The Bodyguard's Baby (Billionaire Bodyguard Series) (13 page)

Lindsey charged inside. “We’re here,” she exclaimed to the roomful of people.

“Welcome!” He heard his sister Maggie’s voice before she raced to the door and drew Lindsey into her arms.

Humbled by his family’s instant acceptance of his girl, he stepped aside and toed off his boots out of force of habit. Then his sister turned and threw herself into his arms. “You better hug me like you mean it, Slone.” She nearly squeezed the life out of him. “I’ve missed you, big brother.”

Clearing his throat, Slone wrapped his sister in a bear hug.

“That’s better,” she wheezed, and he loosened his grip. She grinned up at him, her fluffy dark hair framing her gray-blue eyes so similar to James’s.

He leaned down and hugged her again. “I’m sorry. I should’ve been here for you. For everyone.”

She sniffed tearfully. “You’re here now. We couldn’t ask for anything more.”

When his sister tugged on his arm, dragging him out of the foyer and deeper into the house, he was met with cheers and squeals. His sister’s four kids, plus Makayla, bombarded him. He’d never received so many hugs in all his life.
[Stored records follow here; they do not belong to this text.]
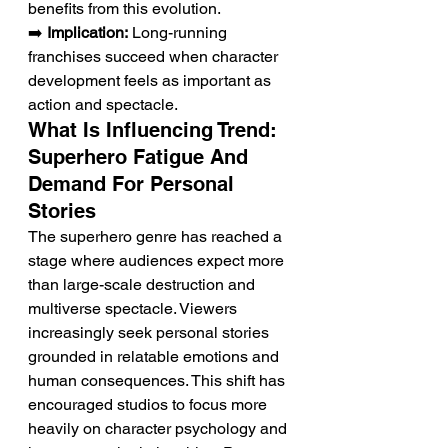
benefits from this evolution.
➡️ 
Implication:
 Long-running 
franchises succeed when character 
development feels as important as 
action and spectacle.
What Is Influencing Trend: 
Superhero Fatigue And 
Demand For Personal 
Stories
The superhero genre has reached a 
stage where audiences expect more 
than large-scale destruction and 
multiverse spectacle. Viewers 
increasingly seek personal stories 
grounded in relatable emotions and 
human consequences. This shift has 
encouraged studios to focus more 
heavily on character psychology and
Above the throng he met Maggie’s gaze. “You’ve got some great kids. You done good, little sis.”

She nodded, her chin trembling with emotion. “Glad they finally have a chance to meet you.”

Eventually he became old news, and the kiddos drifted off to do their own thing. Except Makayla. “Hi, Uncle Slone.” The words sounded like music capable of repairing all the grief in his heart. God, she looked so much like James. “I got something for you today at the store.”

He squatted lower so they were face to face. “I’m the one who brought presents for you. I don’t need a gift.”

She shrugged her thin little shoulders. “They’re from the quarter machines. Can’t take ‘em back.” Holding them up to him in her palms, she lifted two plastic balls containing two prizes toward like she’d offered him twenty-four karat gold jewels. “For you,” she said.

“Wow, all this for me?”

“Look,” she said, doing the honors of opening the plastic and withdrawing the prizes. “It’s a ring pop. Purple. My favorite.”

“If it’s your favorite, then you should have it.”

Her forehead puckered with a frown. “No, that’s why it’s for you—‘cause it’s my favorite.”

Pretty selfless for a nine-year-old. Slone started to get a little choked up. “It means even more to me now. So, what’s this other…thing?”

“It’s a foam capsule,” she said. “Put it in water, and it turned into a big dinosaur.”

“Wow, awesome.” He smiled until his cheeks hurt and tousled her hair. “Thanks, kiddo. Means a lot to me.”

“You’re welcome.” She beamed like his own little sunshine. “Okay, bye.”

Off she went to join the other children playing a board game on the living room carpet. “She’s cute as all get out. I’m so proud of her.”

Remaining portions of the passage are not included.